Service returning 503s
Incident Report for Axiom
Postmortem

Incident overview: A deployment of several database services inadvertently caused an overload of the supporting relational database, leading to a system-wide outage. Restoration of the service took around 60 minutes because of continuous thrashing in the database system. After service was restored, a small percentage of requests kept timing out due to an issue with our caching layer.

Investigation and Mitigation Efforts: The team identified and rolled back the code changes preceding the overload, upgraded our database infrastructure as well as caching service to handle higher loads more efficiently, and implemented changes to reduce the impact on the caching service.

Resolution and Follow-up: The deployment was rolled back, database and caching infrastructure was upgraded, and changes were made to reduce the load on the caching layer, fully restoring operational status.

Timeline

All times are in UTC starting on February 05, 2024.

14:55 - Start of rollout of new code

Our team deploys changes to core database service with the latest code.

15:01 - Deployment Finished

All services finish upgrading. We start seeing increased latencies processing requests.

15:02 - Huge Drop in Available Memory in Relational Database Service Detected

Our monitoring systems observe a significant drop in available memory of our relational database service, as well as increase in swap use following the deployment, which is acknowledged and escalated for incident investigation.

15:08 - Rollback of New Code is Initiated

The new code is rolled back. Due to the incident, replacement of services takes longer, resulting in a slower rollback.

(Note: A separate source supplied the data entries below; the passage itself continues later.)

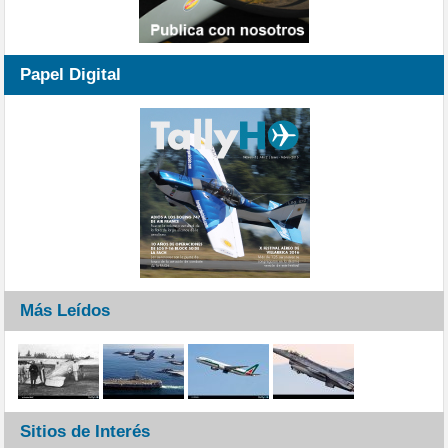
Papel Digital
Más Leídos
Sitios de Interés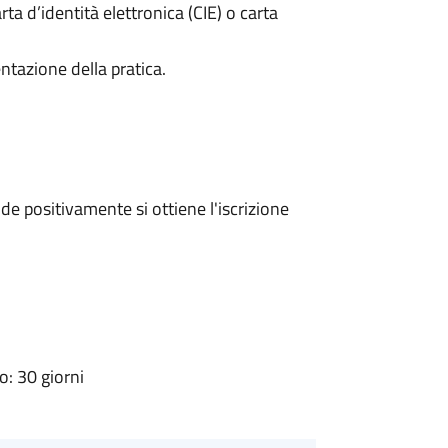
rta d’identità elettronica (CIE) o carta
ntazione della pratica.
e positivamente si ottiene l'iscrizione
: 30 giorni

15:25 - Relational Database Service is Restarted

In response to the issues, the relational database service is restarted. Right after the restart, we still see a drop in available memory, extensive swap usage and thrashing.

15:27 - Rollback Completed

All services are running the previously deployed version, yet the issue persists.

15:38 - Relational Database Service Restarts Again

The relational database service automatically restarts due to failing health checks.

15:50 - Database Instance Upgraded

Our team upgrades the relational database service to better handle the load and mitigate memory and swap issues.

15:56 - Service Metrics Start to Return to Normal

Following the RDS upgrade, memory usage remains at acceptable limits, the database is fully back online and we see gradual decrease in number of failed requests.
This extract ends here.